CACHE [ LAZY ] TABLE table_name
  [ OPTIONS ( 'storageLevel' [ = ] value ) ] [ [ AS ] query ]

See Disk cache vs. Spark cache for the differences between disk caching and the Apache Spark cache.

Parameters

  • LAZY

    Only cache the table when it is first used, instead of immediately.

  • table_name

    Identifies the Delta table or view to cache. The name must not include a temporal specification. If the table cannot be found Databricks raises a TABLE_OR_VIEW_NOT_FOUND error.

  • OPTIONS ( ‘storageLevel’ [ = ] value )

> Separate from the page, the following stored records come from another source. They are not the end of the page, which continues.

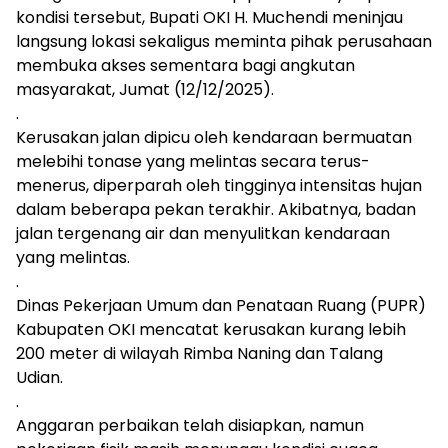
kondisi tersebut, Bupati OKI H. Muchendi meninjau
langsung lokasi sekaligus meminta pihak perusahaan
membuka akses sementara bagi angkutan
masyarakat, Jumat (12/12/2025).
.
Kerusakan jalan dipicu oleh kendaraan bermuatan
melebihi tonase yang melintas secara terus-
menerus, diperparah oleh tingginya intensitas hujan
dalam beberapa pekan terakhir. Akibatnya, badan
jalan tergenang air dan menyulitkan kendaraan
yang melintas.
.
Dinas Pekerjaan Umum dan Penataan Ruang (PUPR)
Kabupaten OKI mencatat kerusakan kurang lebih
200 meter di wilayah Rimba Naning dan Talang
Udian.
.
Anggaran perbaikan telah disiapkan, namun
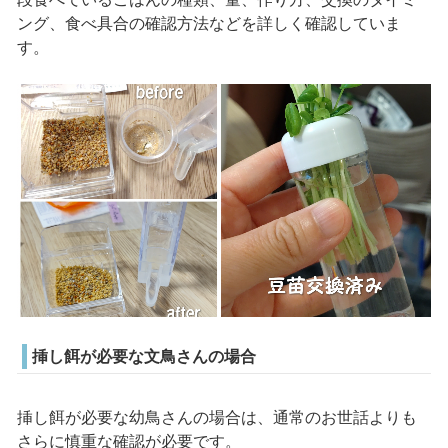
ング、食べ具合の確認方法などを詳しく確認していま
す。
挿し餌が必要な文鳥さんの場合
挿し餌が必要な幼鳥さんの場合は、通常のお世話よりも
さらに慎重な確認が必要です。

    OPTIONS clause with storageLevel key and value pair. A warning is issued when a key other than storageLevel is used. The valid options for storageLevel are:

    • NONE

      • DISK_ONLY

      • DISK_ONLY_2

      • MEMORY_ONLY

      • MEMORY_ONLY_2

      • MEMORY_ONLY_SER

      • MEMORY_ONLY_SER_2

      • MEMORY_AND_DISK

      • MEMORY_AND_DISK_2

      • MEMORY_AND_DISK_SER

      • MEMORY_AND_DISK_SER_2

      • OFF_HEAP

    An Exception is thrown when an invalid value is set for storageLevel. If storageLevel is not explicitly set using OPTIONS clause, the default storageLevel is set to MEMORY_AND_DISK.

  • query

    A query that produces the rows to be cached. It can be in one of following formats:

    • A SELECT statement

    • A TABLE statement

    • A FROM statement

Examples

> CACHE TABLE testCache OPTIONS ('storageLevel' 'DISK_ONLY') SELECT * FROM testData;